• [SOURCE DATA]:
****************************************

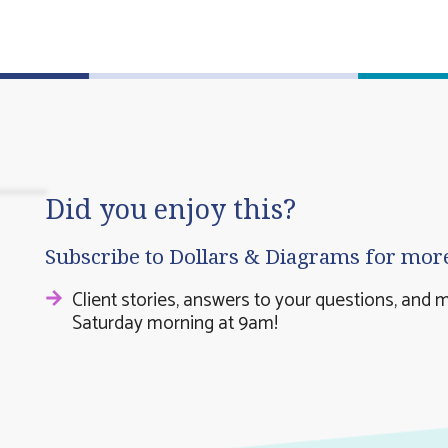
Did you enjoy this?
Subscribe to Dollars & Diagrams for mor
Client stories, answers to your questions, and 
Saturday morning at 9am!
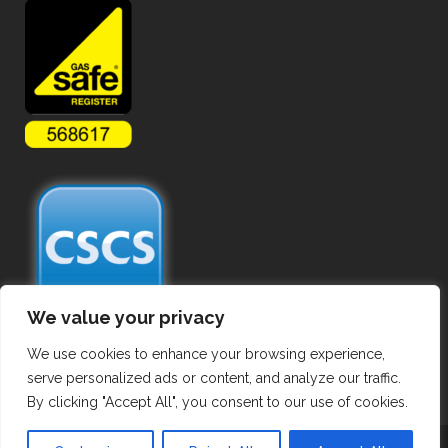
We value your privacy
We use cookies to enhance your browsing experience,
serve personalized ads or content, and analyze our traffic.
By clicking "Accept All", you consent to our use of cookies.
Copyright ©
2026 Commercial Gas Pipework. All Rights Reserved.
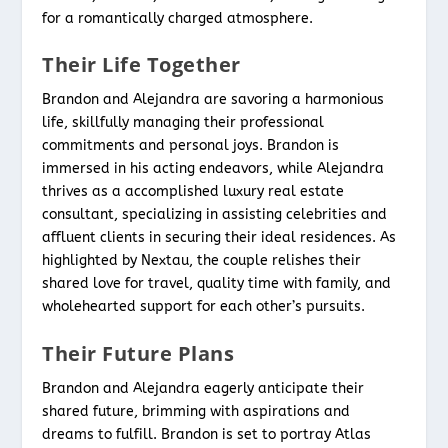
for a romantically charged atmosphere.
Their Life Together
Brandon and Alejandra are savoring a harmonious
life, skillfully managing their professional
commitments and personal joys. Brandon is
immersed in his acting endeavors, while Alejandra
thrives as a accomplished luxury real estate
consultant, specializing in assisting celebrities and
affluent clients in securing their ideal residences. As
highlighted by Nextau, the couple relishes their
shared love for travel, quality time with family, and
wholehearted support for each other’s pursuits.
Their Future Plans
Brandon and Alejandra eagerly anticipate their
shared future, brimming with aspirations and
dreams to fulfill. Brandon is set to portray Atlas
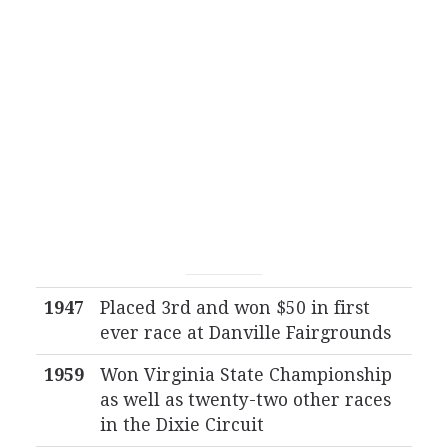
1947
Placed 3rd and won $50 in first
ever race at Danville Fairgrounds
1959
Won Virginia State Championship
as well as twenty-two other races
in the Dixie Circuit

****************************************

• [YOUR INSTRUCTIONS]: All of the entries above are to be restated word for word, minus the images.

• [RESPONSE TO THIS TASK]:
Did you enjoy this?
Subscribe to Dollars & Diagrams for mor
Client stories, answers to your questions, and 
Saturday morning at 9am!
We value your privacy
We use cookies to enhance your browsing experience,
serve personalized ads or content, and analyze our traffic.
By clicking "Accept All", you consent to our use of cookies.
Copyright ©
2026 Commercial Gas Pipework. All Rights Reserved.
for a romantically charged atmosphere.
Their Life Together
Brandon and Alejandra are savoring a harmonious
life, skillfully managing their professional
commitments and personal joys. Brandon is
immersed in his acting endeavors, while Alejandra
thrives as a accomplished luxury real estate
consultant, specializing in assisting celebrities and
affluent clients in securing their ideal residences. As
highlighted by Nextau, the couple relishes their
shared love for travel, quality time with family, and
wholehearted support for each other’s pursuits.
Their Future Plans
Brandon and Alejandra eagerly anticipate their
shared future, brimming with aspirations and
dreams to fulfill. Brandon is set to portray Atlas
1947
Placed 3rd and won $50 in first
ever race at Danville Fairgrounds
1959
Won Virginia State Championship
as well as twenty-two other races
in the Dixie Circuit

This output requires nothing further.